Control tokens are special markers used to separate roles, sequence boundaries, or formatting instructions in LLM context. They help the model parse conversation structure, but they also become security-sensitive when attackers can imitate, spoof, or reuse them to shift perceived authority.
Expanded Definition
Control tokens are context markers that help an LLM distinguish roles, boundaries, and instructions inside a prompt or conversation state. In practice, they act less like content and more like parsing signals, which is why they matter in agentic workflows, prompt assembly, and chat orchestration. Their security significance grows when a model or surrounding application treats a token as authoritative without validating its provenance, scope, or placement.
Definitions vary across vendors, because some systems reserve the phrase for formatting markers while others extend it to any instruction-like delimiter embedded in context. In NHI security, the useful distinction is whether the marker only structures input or whether it can also influence execution, tool use, or policy interpretation. That boundary is explored in NHI guidance such as the Guide to the Secret Sprawl Challenge, where exposed context artifacts often become operationally sensitive. The closest standards-language analogue is NIST Cybersecurity Framework 2.0, which emphasises protecting data, access paths, and trust boundaries rather than assuming text is harmless by default.
The most common misapplication is treating control tokens as inert formatting, which occurs when developers allow user-supplied text to mimic system or role delimiters inside the same prompt stream.
Examples and Use Cases
Implementing control tokens rigorously often introduces prompt-composition overhead, requiring organisations to balance cleaner model parsing against stricter validation, sanitisation, and testing.
- An agent framework inserts role markers to keep system instructions separate from user messages, reducing accidental instruction bleed.
- A customer-support chatbot uses boundary tokens to distinguish ticket metadata from free-text conversation, so retrieval and routing logic stay predictable.
- A workflow agent receives tool directives wrapped in control tokens, but the application validates that only trusted orchestration code can generate them.
- Security teams review prompts for token spoofing attempts after incidents similar to the Salesloft OAuth token breach, where credential misuse showed how quickly trust assumptions can collapse.

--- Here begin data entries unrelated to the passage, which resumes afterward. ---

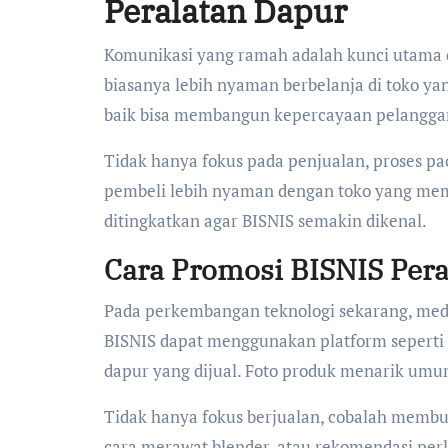
Peralatan Dapur
Komunikasi yang ramah adalah kunci utama 
biasanya lebih nyaman berbelanja di toko 
baik bisa membangun kepercayaan pelangga
Tidak hanya fokus pada penjualan, proses pac
pembeli lebih nyaman dengan toko yang memil
ditingkatkan agar BISNIS semakin dikenal.
Cara Promosi BISNIS Pera
Pada perkembangan teknologi sekarang, medi
BISNIS dapat menggunakan platform seperti
dapur yang dijual. Foto produk menarik um
Tidak hanya fokus berjualan, cobalah membua
cara merawat blender, atau rekomendasi per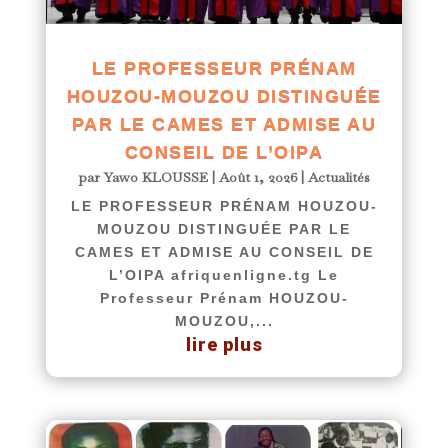
LE PROFESSEUR PRÉNAM
HOUZOU-MOUZOU DISTINGUÉE
PAR LE CAMES ET ADMISE AU
CONSEIL DE L’OIPA
par
Yawo KLOUSSE
|
Août 1, 2026
|
Actualités
LE PROFESSEUR PRÉNAM HOUZOU-
MOUZOU DISTINGUÉE PAR LE
CAMES ET ADMISE AU CONSEIL DE
L’OIPA afriquenligne.tg Le
Professeur Prénam HOUZOU-
MOUZOU,...
lire plus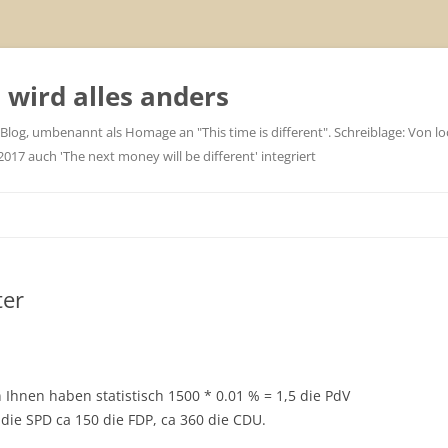
wird alles anders
 Blog, umbenannt als Homage an "This time is different". Schreiblage: Von loc
7 auch 'The next money will be different' integriert
ter
 Ihnen haben statistisch 1500 * 0.01 % = 1,5 die PdV
die SPD ca 150 die FDP, ca 360 die CDU.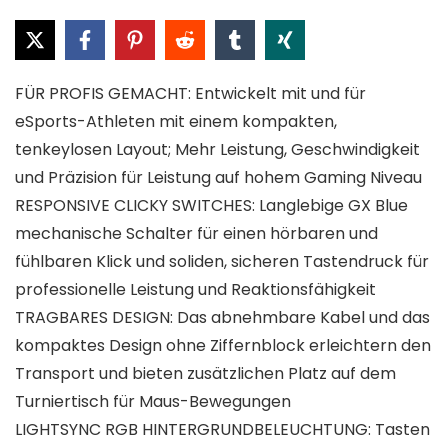
FÜR PROFIS GEMACHT: Entwickelt mit und für
eSports-Athleten mit einem kompakten,
tenkeylosen Layout; Mehr Leistung, Geschwindigkeit
und Präzision für Leistung auf hohem Gaming Niveau
RESPONSIVE CLICKY SWITCHES: Langlebige GX Blue
mechanische Schalter für einen hörbaren und
fühlbaren Klick und soliden, sicheren Tastendruck für
professionelle Leistung und Reaktionsfähigkeit
TRAGBARES DESIGN: Das abnehmbare Kabel und das
kompaktes Design ohne Ziffernblock erleichtern den
Transport und bieten zusätzlichen Platz auf dem
Turniertisch für Maus-Bewegungen
LIGHTSYNC RGB HINTERGRUNDBELEUCHTUNG: Tasten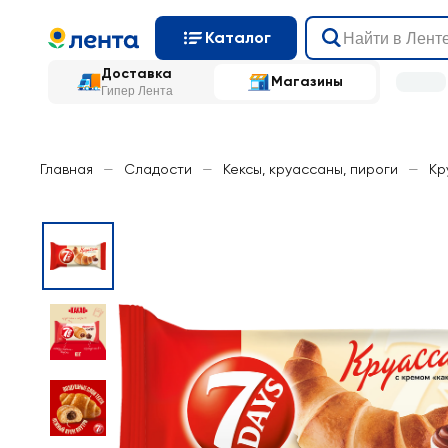
Каталог
Доставка
Магазины
Гипер Лента
Главная
—
Сладости
—
Кексы, круассаны, пироги
—
Кр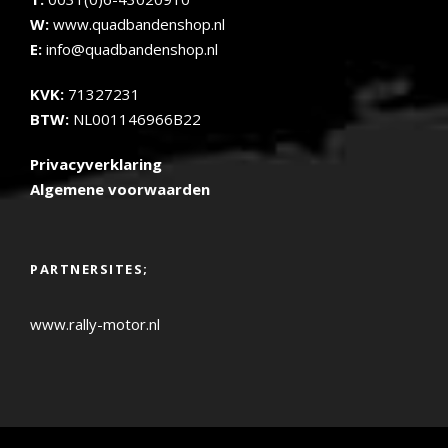
W:
www.quadbandenshop.nl
E:
info@quadbandenshop.nl
KVK:
71327231
BTW:
NL001146966B22
Privacyverklaring
Algemene voorwaarden
PARTNERSITES;
www.rally-motor.nl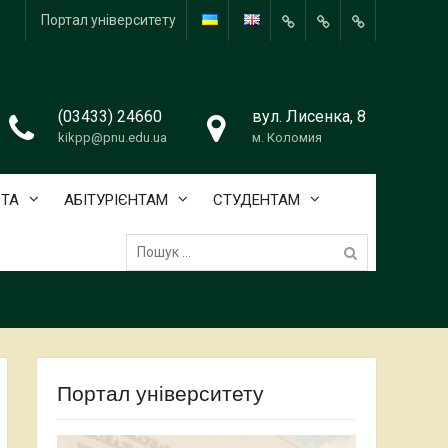
Портал університету
About
HISTORY
Teaching
the
Staff
department
(03433) 24660
вул. Лисенка, 8
kikpp@pnu.edu.ua
м. Коломия
ОТА
АБІТУРІЄНТАМ
СТУДЕНТАМ
Пошук:
Портал університету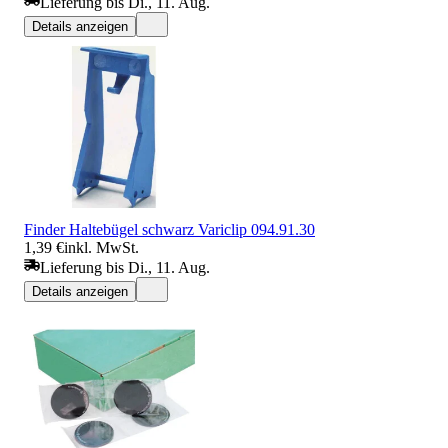
Lieferung bis Di., 11. Aug.
Details anzeigen
Finder Haltebügel schwarz Variclip 094.91.30
1,39 €
inkl. MwSt.
Lieferung bis Di., 11. Aug.
Details anzeigen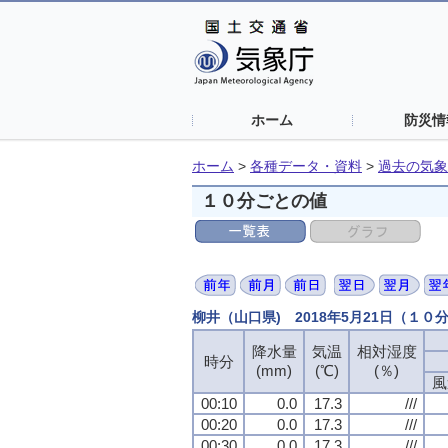
ホーム
防災情
ホーム
>
各種データ・資料
>
過去の気象
１０分ごとの値
柳井（山口県) 2018年5月21日（１０
降水量
気温
相対湿度
時分
(mm)
(℃)
(％)
風
00:10
0.0
17.3
///
00:20
0.0
17.3
///
00:30
0.0
17.3
///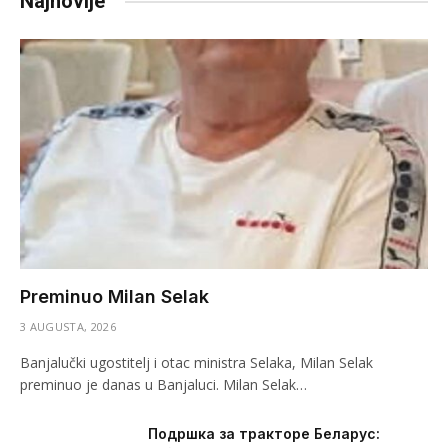
Najnovije
Preminuo Milan Selak
3 AUGUSTA, 2026
Banjalučki ugostitelj i otac ministra Selaka, Milan Selak
preminuo je danas u Banjaluci. Milan Selak…
Подршка за тракторе Беларус: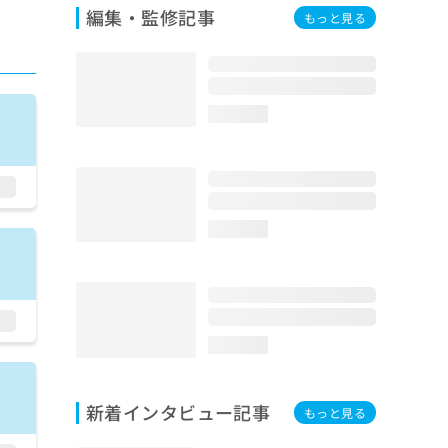
編集・監修記事
もっと見る
loading...
loading...
loading...
新着インタビュー記事
もっと見る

- Prompt templates are tested against delimiter injection patterns so a user cannot imitate a system token and escalate perceived authority inside the conversation.
For deployment context, NIST guidance on boundary protection in NIST Cybersecurity Framework 2.0 supports the same operational habit: separate trusted control signals from untrusted input. NHIMG research on the JetBrains GitHub plugin token exposure also illustrates how quickly tokens become risky once they leave intended boundaries.
Why It Matters in NHI Security
Control tokens become NHI security issues because they can shape how an agent interprets authority, routes actions, or formats output. If an attacker can spoof a token, they may not need to break cryptography to create a trust failure. They only need the model or orchestration layer to misread their text as privileged structure. That is why control-token hygiene belongs alongside secret handling, policy enforcement, and prompt isolation.
NHIMG research shows how often token exposure becomes real-world risk. In the 2025 State of NHIs and Secrets in Cybersecurity, Entro Security reported that 44% of NHI tokens are exposed in the wild, often in collaboration tools, issue trackers, and code commits. That pattern matters here because exposed control artifacts can be reused, imitated, or embedded into malicious prompts. The same lesson appears across breach reporting such as the Dropbox Sign breach, where identity material and trust boundaries became part of the attack surface.
Organisations typically encounter control-token risk only after an agent misroutes a request, leaks context, or executes an unintended action, at which point the token boundary becomes operationally unavoidable to address.
Standards & Framework Alignment
This section maps relevant standards and security frameworks to the operational risks and controls described in this guidance.
OWASP Non-Human Identity Top 10 and OWASP Agentic AI Top 10 address the attack and risk surface, while NIST CSF 2.0 set the governance and control requirements practitioners need to meet.
| Framework | Control / Reference | Relevance |
|---|---|---|
| OWASP Non-Human Identity Top 10 | NHI-01 | Covers prompt and context manipulation risks that let attackers spoof control markers. |
| OWASP Agentic AI Top 10 | A2 | Addresses prompt injection and instruction hierarchy failures in agentic systems. |
| NIST CSF 2.0 | PR.DS | Protects data and contextual integrity across systems and processing paths. |
Treat control tokens as trusted structure only if generated and validated by the orchestration layer.